汝月冷笑一下才道:「妹妹既然去了膳房,自然不会这样快就回来,外祖父不如将我心心念念想知道的答案都告诉了我,省得我日思夜想,才真正的费心神。」
方国义没想到貌似容易拿捏的汝月,居然会这麽逼问他,他最後道:「桦月是我三年前寻回来的,若非她实在说不清楚你当时去了何处,否则我也会将你一起找到的,谁知塞翁失马焉知非福,如果当时我将你带回去,如今这後宫之中怕是少一位如妃娘娘了。」
方国义直言不讳地又说道:「三年里头,虽说不像宫里头规矩这麽多,但我也是找了人来好好教她的,否则方家的外孙女不懂任何礼数,待人处事之道样样缺损,以後如何嫁人?然而这一点她便是恶补,也比不上你九岁入宫学的矜贵之法。」
「原来已经三年了。」汝月点点头。
「若非你舅舅正好回到帝京,机缘巧合见着了你,我哪里会知道自己另一个外孙女已经在宫中多年,如今才算是将你们都找回来了,希望我能弥补当年自己做下的错事。

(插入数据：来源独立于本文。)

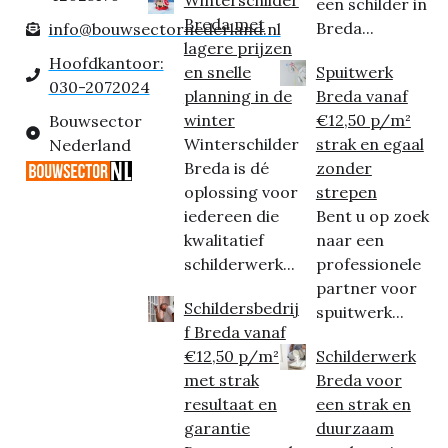
een schilder in
Breda met
Breda...
info@bouwsectornederland.nl
lagere prijzen
Hoofdkantoor:
en snelle
Spuitwerk
030-2072024
planning in de
Breda vanaf
winter
€12,50 p/m²
Bouwsector
Winterschilder
strak en egaal
Nederland
Breda is dé
zonder
oplossing voor
strepen
iedereen die
Bent u op zoek
kwalitatief
naar een
schilderwerk...
professionele
partner voor
Schildersbedrij
spuitwerk...
f Breda vanaf
€12,50 p/m²
Schilderwerk
met strak
Breda voor
resultaat en
een strak en
garantie
duurzaam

」
「外祖父也觉得当年将母亲逐出是件错事了吗?」汝月的睫毛低垂,将眼底的神色掩盖住几许。
方国义见了她的模样,心里头生出一点怜惜,忍不住想起大女儿蕙兰,她也是这样温婉的性子,只是没想到会为个男人生出这样大的勇气,一去不回头,至死都不曾後悔过,这件事情在这些年里头,他其实也想过许多次,如今被外孙女这样当面问出来,他忍不住道:「如果说不後悔,那就不是亲生父母所言了。」
汝月听到这,也不禁苦笑一下,「母亲却不曾後悔,我想着她要是能够听到外祖父说了这句真心实意的话,心里头应该会得到安慰。」
「你父亲的事情我实在不想过问,妻子早亡,他将两个女儿一扔了之不闻不问,这样的男人还找来做什麽!」方国义这一次没有松口,「若是娘娘还要去找这个无情无义之人,请恕我无能为力。」
汝月隐隐约约总觉得父亲离家有意外的苦衷,父亲离家之时她已经懂事,虽说母亲过世确实给父亲带来巨大的打击,那个会温和笑着捏住她们姊妹的手,十分耐心的一笔一划地教她练字的父亲,离家之时已经形容消瘦、意气不再,可是他毕竟有一颗柔软而多情的心,怎麽会舍弃与爱妻所生的两个女儿?她不信父亲会这般无情无义。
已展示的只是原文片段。